Second Quarter — 2016
Insurer fraud plans, airbags and storm-chasing contractors formed a prime focus of anti-fraud action in statehouses as the sun rose on the 2016 legislative year.
Joint action with allies — traditional and unexpected — is proving a valuable commodity that allows fraud fighters to advance bills farther and faster than by acting alone.
Planning for fraud plans. Utah became the 21st state requiring insurers to have plans detailing how they’d combat fraud. Utah adds a new wrinkle — it’s the first state that requires insurers to prepare for data breeches. Most laws requiring insurer plans took effect before hacking and data theft emerged as major threats to insurers.
Fraud plans help insurers and regulators understand how the industry looks to deter fraud. Utah’s requiring a plan for data breaches could easily become a model for other states to adopt.

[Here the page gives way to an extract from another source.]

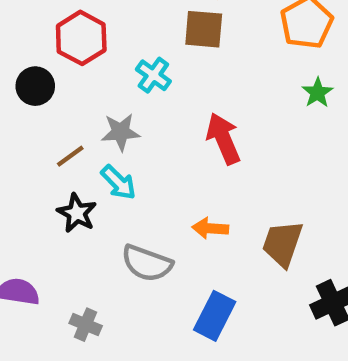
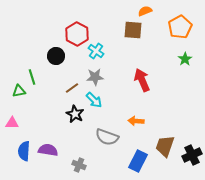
cyan cross: (153, 75) -> (96, 51), moved
brown trapezoid: (282, 244) -> (165, 146), moved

Popping airbag cons. At least three states are debating clamping down on phony airbags used for vehicle repairs. California, Pennsylvania and South Carolina have bills making it a crime to sell or install knockoffs in vehicle repairs.
Outlook promising. Similar bills have cleanly slid into law in 12 states over the last few years. Washington and Maryland already have enacted laws this year. Measures that so roundly protect drivers and passengers from being maimed or killed in wrecks tend to be well-received in statehouses.
The Coalition has partnered with Honda America to push for enactment in many of these states. We’re jointly active in California, Pennsylvania and South Carolina this year.
The Coalition supports airbag bills mainly because ...
• Consumers threatened. Knockoffs don’t deploy properly. They’re cheap and poorly made. Motorists have been killed and grievously injured in crashes after sleazy body shops installed knockoffs. Body shops also have filled airbag cavities with beer cans, sneakers and other refuse.
• Insurers bilked. Body shops buy cheap knockoffs on the black market, or openly on sites such as eBay and Craigslist. Counterfeits often are cleverly made to mimic legitimate manufacturer models. Knockoffs typically cost a few dollars. Yet dishonest body shops charge auto insurers $1,000 or more for a new manufacturer original. Insurers often unknowingly pay up because scams can be hard to detect — a trained technician is needed to open the airbag lid to avoid causing an explosion.
Assignment of benefits: Florida’s statehouse closed for the year. Left on the table were bills cracking down on contractors and auto-glass repair shops that illicitly lure policyholders into signing over control of their insurance benefits.
Thusly armed, contractors and glass shops sue insurers for inflated bills in the policyholder’s name. The insureds typically know nothing about the suits. Until they end up with large and possibly false claims against their policies. Assigning benefits is a widespread abuse in Florida, especially in South Florida. Consumers need stronger protections in the Sunshine State.
Speaking of joint action, the Coalition has joined a broad alliance pushing New York to boost consumer protections against storm-chasing contractors.
A bill caps repair deposits at 50 percent of the contract … forbids contractors to act as public adjusters unless licensed … forbids contractors to offer rebates or inducements to lure consumers into hiring them … and lets homeowners cancel contracts if the insurer decides repairs are unneeded. These provisions are part of a model bill that’s law in 20 states.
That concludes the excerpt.